El privilegio de la dignidad

por Amaia Conde Otxoa

“La interseccionalidad debe atravesar todas las luchas sociales del mismo modo que la dignidad las atraviesa, porque la dignidad es la base de todo bienestar.”

Cuando eres una mujer blanca, vasca, de 23 años, viviendo en Bilbao, con acceso a la universidad, hogar, familia, sanidad, vacaciones todos los años y la vida social que se espera a mi edad, cuesta arrancarse a escribir sobre el derecho a la dignidad sin sentirse un poco absurda y en una posición de privilegio frente a tantas y tantas personas.

En la pirámide jerárquica de esta sociedad desde luego que no estoy en la cima, ni en las esferas que la rozan. Pero gozo de derechos que, se supone, son de todas y para todas las personas por el sencillo hecho de serlo.

Lo cierto es que no hace falta ser muy astuta para darse cuenta de que estos derechos, parecen ser más bien privilegios. Privilegios que obtienes o no, en función de tus raíces, nacionalidad, raza, idioma, tu género y clase social, tu identidad sexual… en definitiva, en función de tu afinidad con el ideal hegemónico allá donde estés. 

En función de un imaginario construido hace tantísimos años, que resulta absurdo darse cuenta de cómo se perpetúa este sistema, que tiene como objetivo principal mantener los privilegios de unos pocos a costa del bienestar de una mayoría. 

Cuando un derecho se adjudica a dedo, entonces es un privilegio

Como bien digo, no hace falta ser muy astuta para darse cuenta de que a lo largo y ancho de este planeta, millones de personas no gozan del derecho a la dignidad

Es fácil olvidarlo e ignorarlo cuando se vive en una torre de marfil, aislado de todo contacto con la realidad social, de un barrio, de las calles.

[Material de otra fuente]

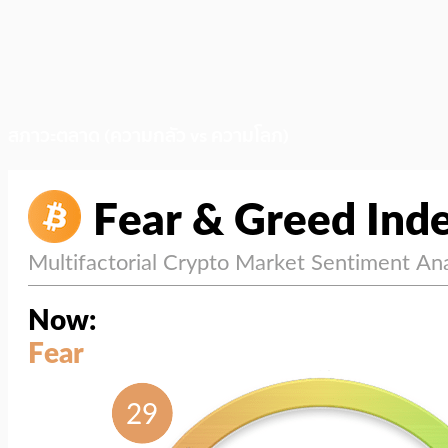
สภาวะตลาด (ความกลัว vs ความโลภ)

O cuando nada de lo que sucede te afecta porque tus privilegios de clase, raza, género o de cualquier tipo, no se ven afectados. 

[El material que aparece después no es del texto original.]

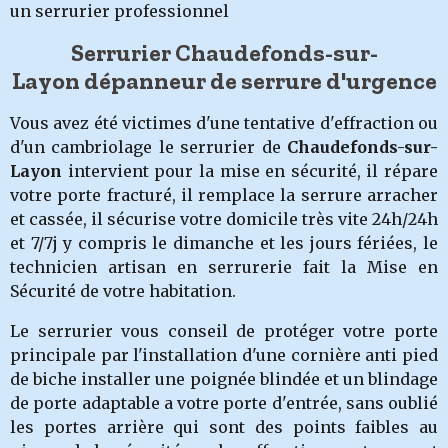
un serrurier professionnel
Serrurier Chaudefonds-sur-
Layon dépanneur de serrure d'urgence
Vous avez été victimes d'une tentative d'effraction ou
d'un cambriolage
le serruri
er de
Chaudefonds-sur-
Layon
intervient pour la mise en sécurité, il répare
votre porte fracturé, il remplace la serrure arracher
et cassée, il sécurise votre domicile très vite 24h/24h
et 7/7j y compris le dimanche et les jours fériées, le
technicien artisan en serrurerie fait la Mise en
Sécurité de votre habitation.
Le serrurier vous conseil de protéger votre porte
principale par l'installation d'une cornière anti pied
de biche installer une poignée blindée et un blindage
de porte adaptable a votre porte d'entrée, sans oublié
les portes arrière qui sont des points faibles au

Pero resulta terriblemente evidente, cuando desde bien jóvenes se nos presenta una sociedad dividida y jerarquizada, en la que un ente central (compuesto por señores ricos) dirige y manda, y a su alrededor (y de manera jerárquica), circulan diferentes esferas compuestas por personas clasificadas según su identidad.  

Así, la sociedad empuja fuera de los márgenes a toda persona que no cumple la norma y las expectativas del sistema deshumanizado. 

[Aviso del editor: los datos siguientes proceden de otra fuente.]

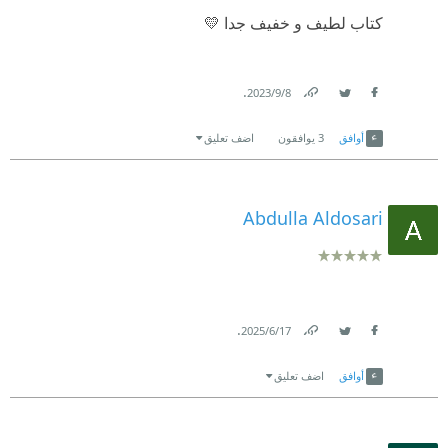
كتاب لطيف و خفيف جدا 💛
.
8‏/9‏/2023
Link
Twitter
Facebook
أوافق
3
يوافقون
اضف تعليق
Abdulla Aldosari
.
17‏/6‏/2025
Link
Twitter
Facebook
أوافق
اضف تعليق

Todavía hay quienes niegan estas desigualdades, y la forma en que dañan y vulneran  los derechos más básicos de las personas, simplemente basandose en experiencias individuales como argumento, “porque a mi no me ha pasado” o “ya estamos en igualdad, ahora es tiempo de meritocracia”. La utilización de experiencias individuales que contradicen la norma, el recorrido histórico y las estadísticas, como argumento, no solo es egoísta, es además, absurdo.